I profiled my team’s Python code and identified a performance bottleneck in JSON parsing. At two points, the code used the ijson package in a naive way that slowed down terribly for larger JSON files. It’s possible to achieve much faster JSON parsing without changing any code.
Data Scientist Workbench
My team builds Data Scientist Workbench, which is a free set of tools for doing data science. It includes Jupyter and Zeppelin interactive notebooks as well as R Studio IDE all pre-configured to work with the Spark parallel data processing framework.

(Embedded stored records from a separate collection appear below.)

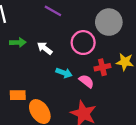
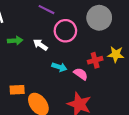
pink circle: (83, 43) -> (65, 31), moved

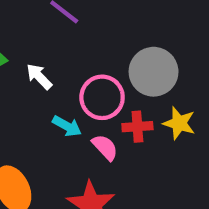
gray circle: (99, 18) -> (154, 72), moved
pink circle: (65, 31) -> (102, 97), moved

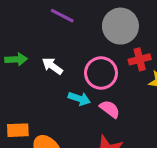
gray circle: (154, 72) -> (120, 26), moved
red cross: (137, 127) -> (140, 59), moved

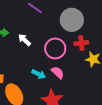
cyan arrow: (79, 99) -> (39, 74), moved

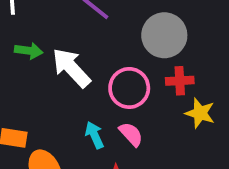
white arrow: (24, 40) -> (71, 68), size x1.6
cyan arrow: (39, 74) -> (94, 135), turned -144

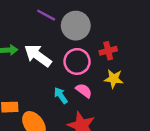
gray circle: (164, 35) -> (76, 26), moved
yellow star: (200, 113) -> (114, 79), moved

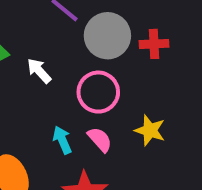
red cross: (108, 51) -> (154, 44), moved
white arrow: (38, 56) -> (39, 71), size x0.6

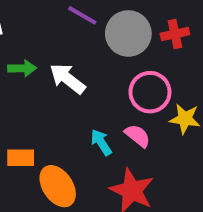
white arrow: (39, 71) -> (67, 79), size x1.4
pink circle: (98, 92) -> (150, 92), moved

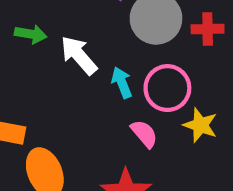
cyan arrow: (101, 142) -> (122, 83), moved

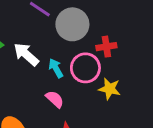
red cross: (208, 29) -> (106, 47), moved
pink semicircle: (144, 134) -> (55, 99), moved

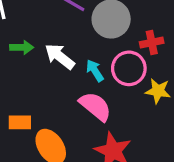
pink semicircle: (55, 99) -> (95, 106), size x1.5

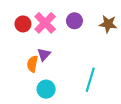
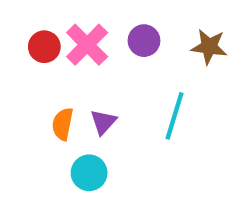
purple triangle: (44, 54) -> (103, 122), moved
cyan line: (90, 80) -> (175, 116), moved

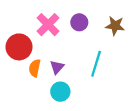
red circle: (44, 47) -> (19, 47), moved, size x1.5
cyan circle: (89, 173) -> (60, 92), moved

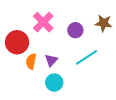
purple circle: (79, 22) -> (75, 30), moved
cyan line: (96, 64) -> (86, 57), turned 40

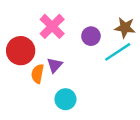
cyan line: (86, 57) -> (118, 52), moved
purple triangle: (51, 60) -> (55, 65), moved

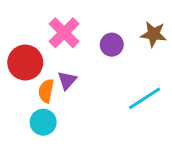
cyan line: (118, 52) -> (145, 98), moved
cyan circle: (65, 99) -> (43, 122), moved

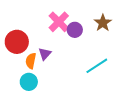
pink cross: (64, 33) -> (59, 22), moved
brown star: (154, 34) -> (103, 23), turned 30

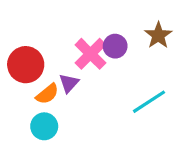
pink cross: (59, 22) -> (90, 54), moved
orange semicircle: (31, 61) -> (47, 94), turned -140

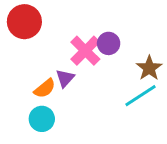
brown star: (158, 35) -> (149, 68), moved
red circle: (26, 65) -> (24, 22), moved

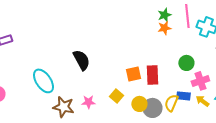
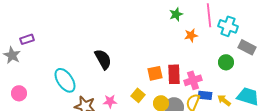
green star: (164, 15) -> (176, 14), moved
orange star: (164, 28) -> (191, 35), moved
green circle: (186, 63) -> (226, 62), moved
pink cross: (200, 81) -> (193, 80), moved

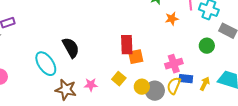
black semicircle: (103, 59) -> (71, 48), moved
red rectangle: (174, 74) -> (127, 45), moved
yellow arrow: (224, 100) -> (205, 84), turned 80

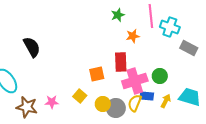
red rectangle: (127, 45) -> (121, 62), moved
green circle: (207, 46) -> (160, 76), moved
black semicircle: (71, 48) -> (32, 47), moved
pink cross: (174, 64) -> (135, 81), size x1.4

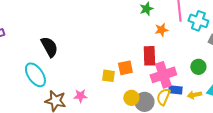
black semicircle: (32, 47) -> (49, 47), moved
green circle: (160, 76) -> (198, 67), moved
yellow square: (80, 96) -> (108, 76), moved, turned -32
yellow arrow: (166, 101) -> (194, 95), turned -128

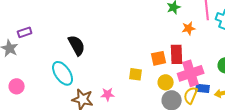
orange square: (125, 68) -> (159, 58), moved
yellow circle: (131, 98) -> (166, 82), moved

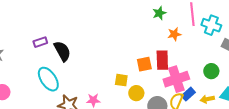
purple rectangle: (25, 32) -> (40, 42), moved
yellow circle: (166, 82) -> (136, 93), moved
blue rectangle: (203, 88) -> (188, 94), turned -48

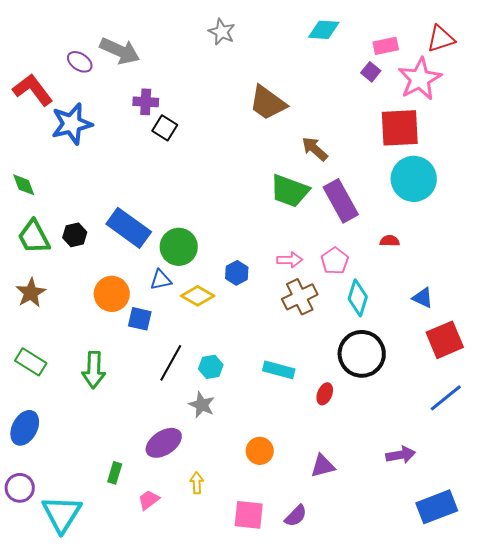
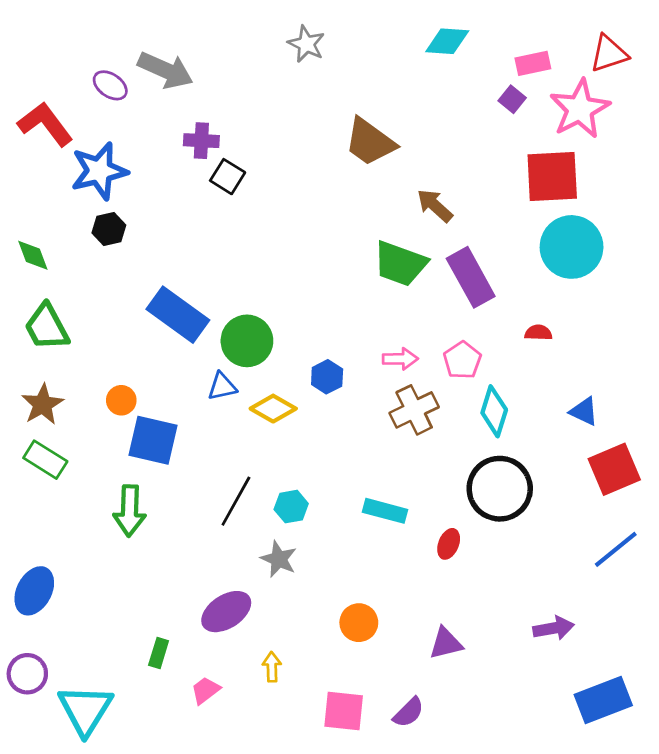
black hexagon: (75, 235) -> (109, 229), moved
orange circle: (112, 294) -> (121, 400), moved, size x0.6
blue square: (140, 319) -> (153, 440), moved, size x1.5
green rectangle: (31, 362) -> (45, 460), moved

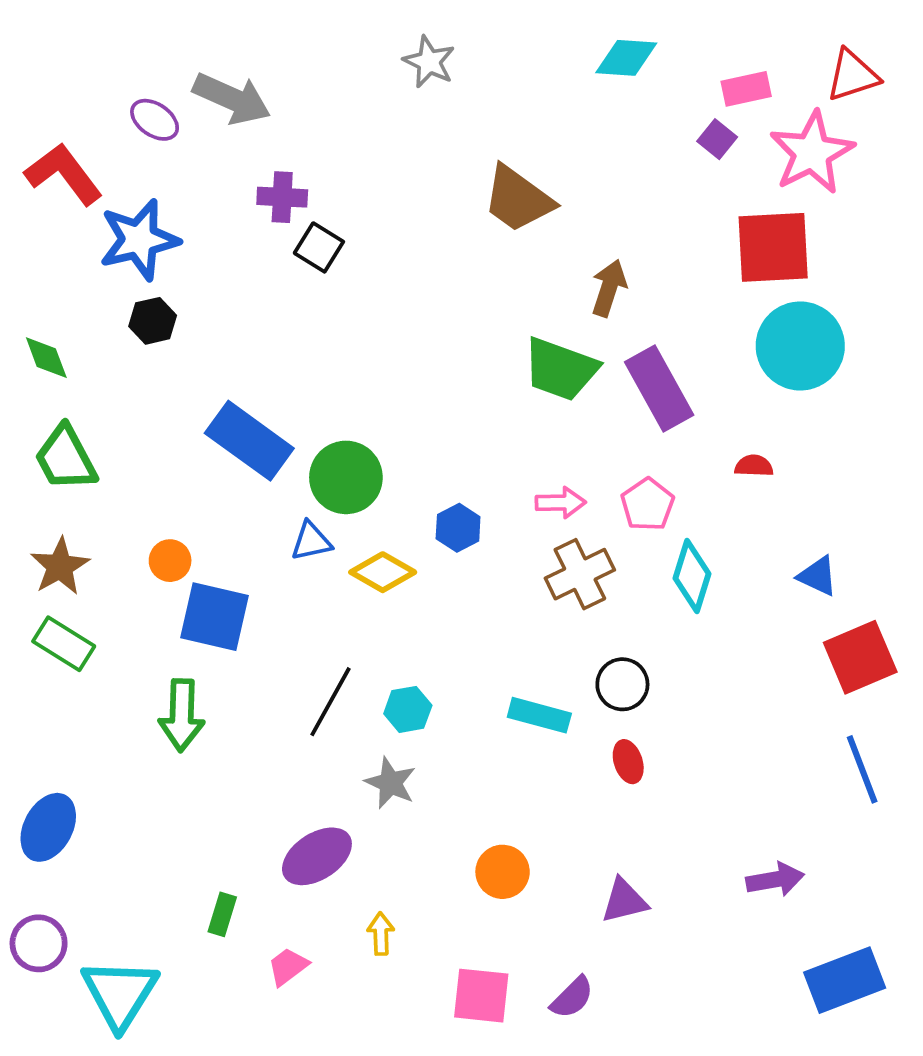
brown arrow: (435, 206) -> (609, 288), turned 66
black circle: (500, 489) -> (622, 684), moved, size x0.6
red ellipse: (449, 544) -> (628, 762), turned -40
blue line: (616, 549) -> (862, 769), turned -72

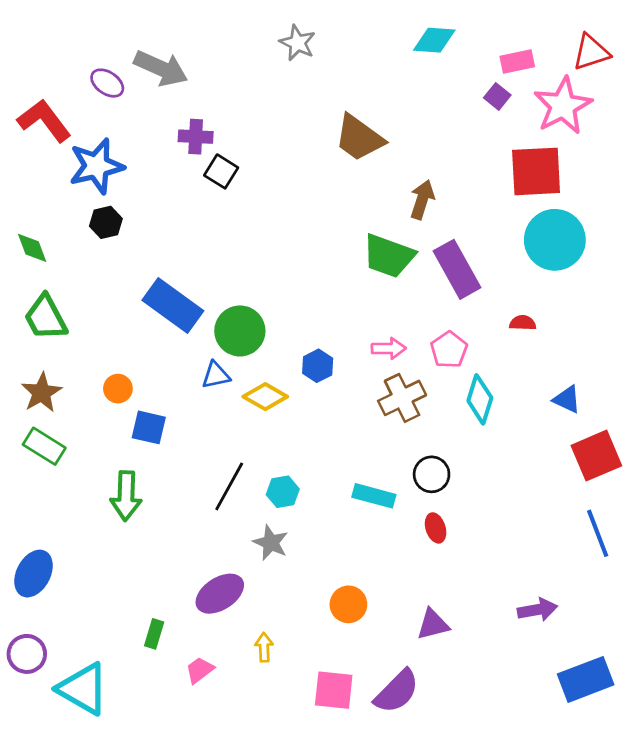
blue square: (214, 617) -> (149, 427), size x0.7
cyan triangle: (120, 994) -> (83, 689), turned -32
purple semicircle: (572, 997) -> (397, 691), size x1.5

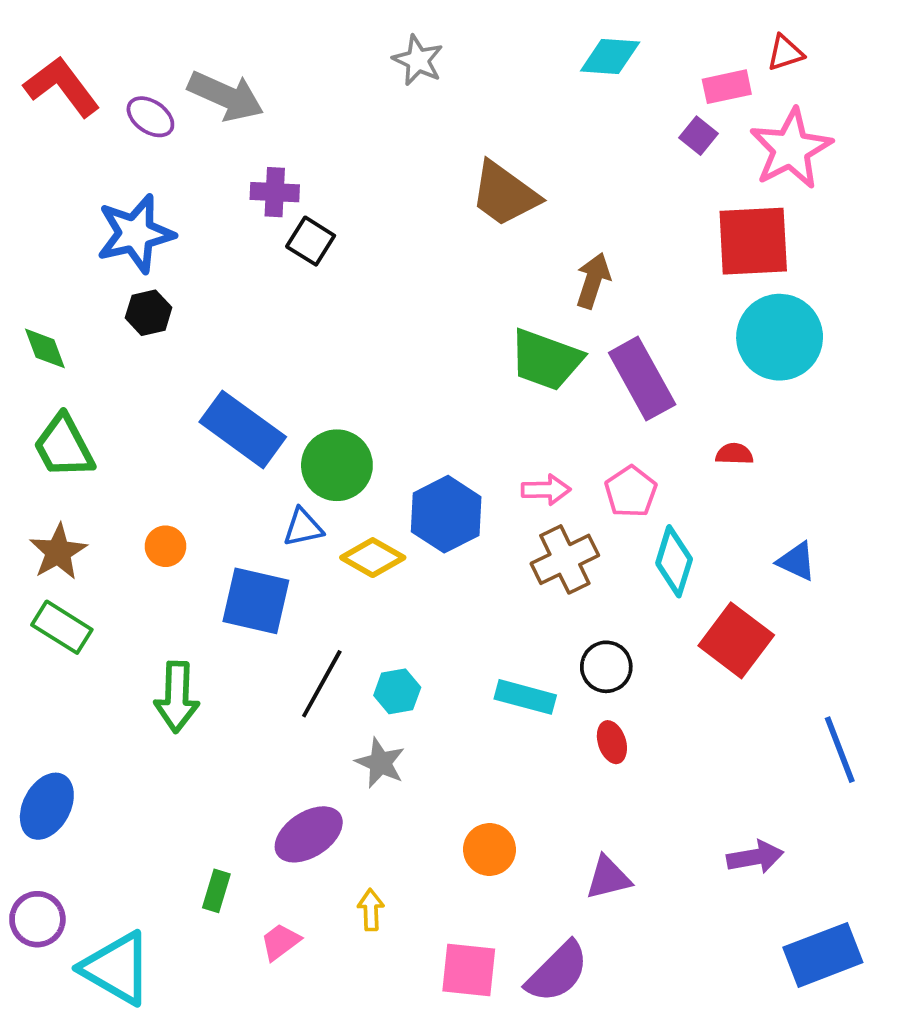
red triangle: (591, 52) -> (785, 53), moved, size x0.7
red L-shape: (44, 121) -> (62, 87), moved
blue hexagon: (318, 366) -> (446, 514), size x1.6
blue square: (149, 427) -> (256, 601), moved, size x1.4
red square: (596, 456) -> (736, 640), moved, turned -30

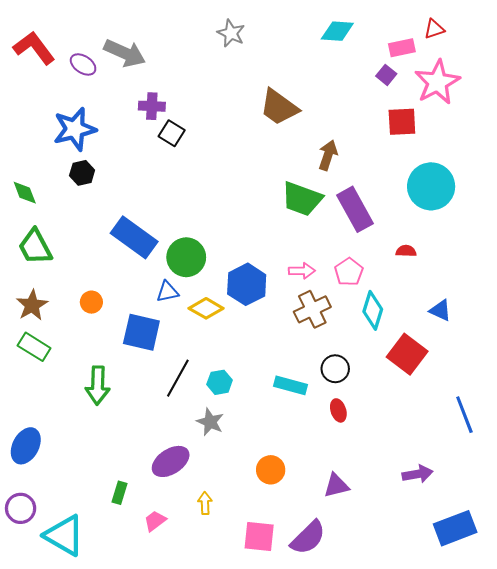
red square: (753, 241) -> (402, 122), moved, size x0.7

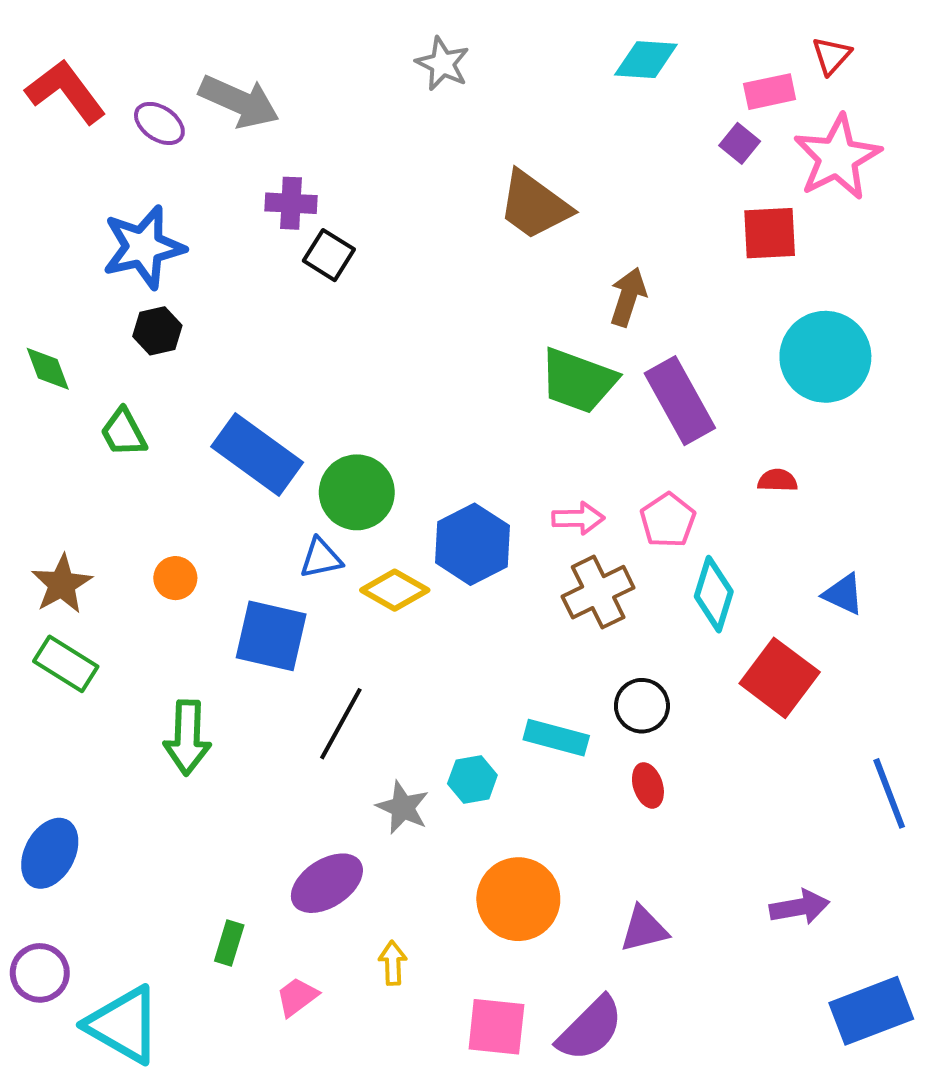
red triangle: (434, 29) -> (831, 56), turned -30
green trapezoid: (35, 247) -> (124, 433), moved, size x0.7
cyan hexagon: (220, 382) -> (472, 779), moved
orange circle: (271, 470) -> (518, 899), size x1.5

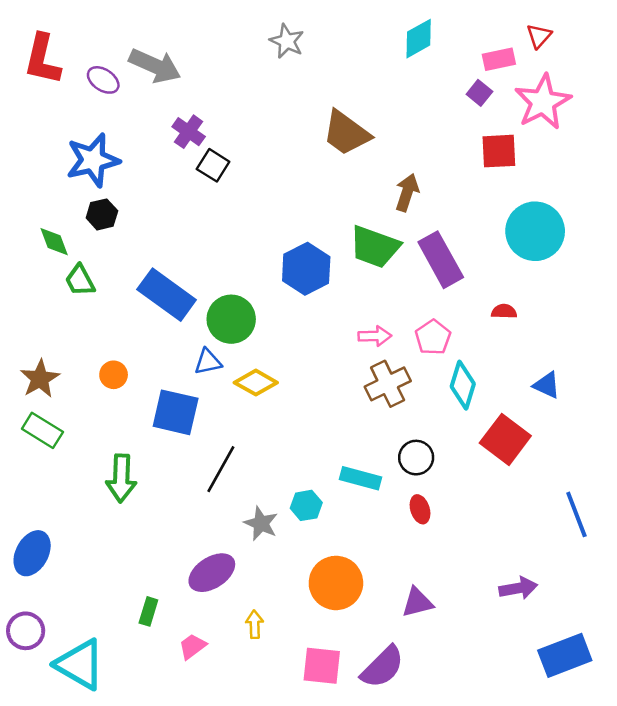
cyan diamond: (646, 60) -> (419, 39), turned -33
red L-shape: (66, 92) -> (42, 59), turned -130
purple cross: (291, 203) -> (189, 132), turned 32
green diamond: (48, 369) -> (54, 242), moved
blue hexagon: (472, 544) -> (306, 269), moved

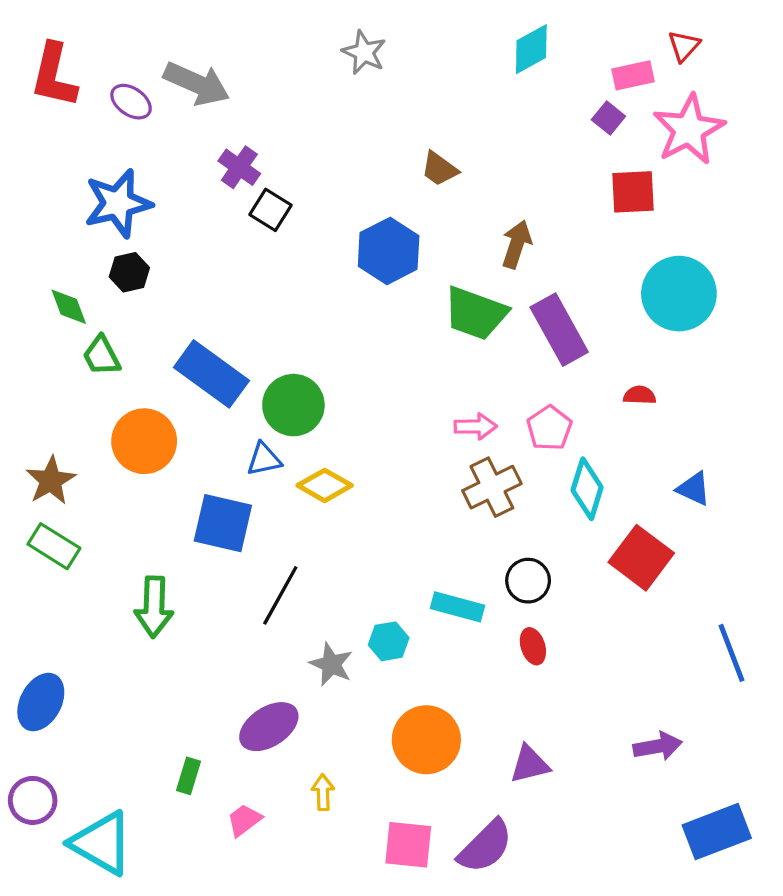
brown trapezoid: (346, 133) -> (439, 169), size x0.6
blue hexagon: (306, 269) -> (389, 251), moved
orange circle: (114, 375) -> (144, 441), moved, size x1.8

Behind the scenes, Data Scientist Workbench is composed of microservices. Some of them are built in Ruby, some in Node, and some in Python.
Faster JSON Parsing
JSON is a convenient format for serializing data. It originates from a subset of JavaScript Object Notation. Most languages have several libraries for reading and writing JSON.
ijson is a great library for working with JSON files in Python. Unfortunately, by default it uses a pure Python JSON parser as its backend. Much higher performance can be achieved by using a C backend.
These are the available backends:
- yajl2_cffi: wrapper around YAJL 2.x using CFFI, this is the fastest.
- yajl2: wrapper around YAJL 2.x using ctypes, for when you can’t use CFFI for some reason.
- yajl: deprecated YAJL 1.x + ctypes wrapper, for even older systems.
- python: pure Python parser, good to use with PyPy
Assuming you have yajl2 installed, switching from the slow, pure Python parser to a faster JSON parser written in C is a matter of changing this line:
import ijson
To this line:
import ijson.backends.yajl2 as ijson
All other code is the same.
Installation of yajl2
Before you can use yajl2 as a faster JSON parsing backend for ijson, you have to install it.
On Ubuntu, you can install it as follows:
apt-get -qq update apt-get -y install libyajl2 libyajl-dev pip install yajl-py==2.0.2
On the Mac, you can install it as follows:
brew install yajl pip install yajl-py==2.0.2
Performance Micro-benchmark
Other people have benchmarked ijson before me.
I did see a huge performance improvement with a specific 4MB JSON file (a Jupyter notebook), so it makes sense to measure that specifically.
Here’s the very simple code that I will use to measure the performance of parsing JSON with ijson:
#!python import ijson # Do this 10 times for i in range(0, 10): print "Starting parse #%i" % (i) json = ijson.parse(open('4MB.ipynb', 'r')) for prefix, event, value in json: pass
The result of the first run:
$ time python test.py Starting parse #0 Starting parse #1 Starting parse #2 Starting parse #3 Starting parse #4 Starting parse #5 Starting parse #6 Starting parse #7 Starting parse #8 Starting parse #9 real 20m52.592s user 14m37.860s sys 6m6.768s
After changing to yajl2 as the parser:
$ time python test.py Starting parse #0 Starting parse #1 Starting parse #2 Starting parse #3 Starting parse #4 Starting parse #5 Starting parse #6 Starting parse #7 Starting parse #8 Starting parse #9 real 0m1.910s user 0m1.784s sys 0m0.085s
That’s 656x or 65600% faster!
I should mention that the JSON I’m parsing contains 4MB of escaped JSON represented as a string within actual JSON, so it may be an unusually bad case for the pure Python parser.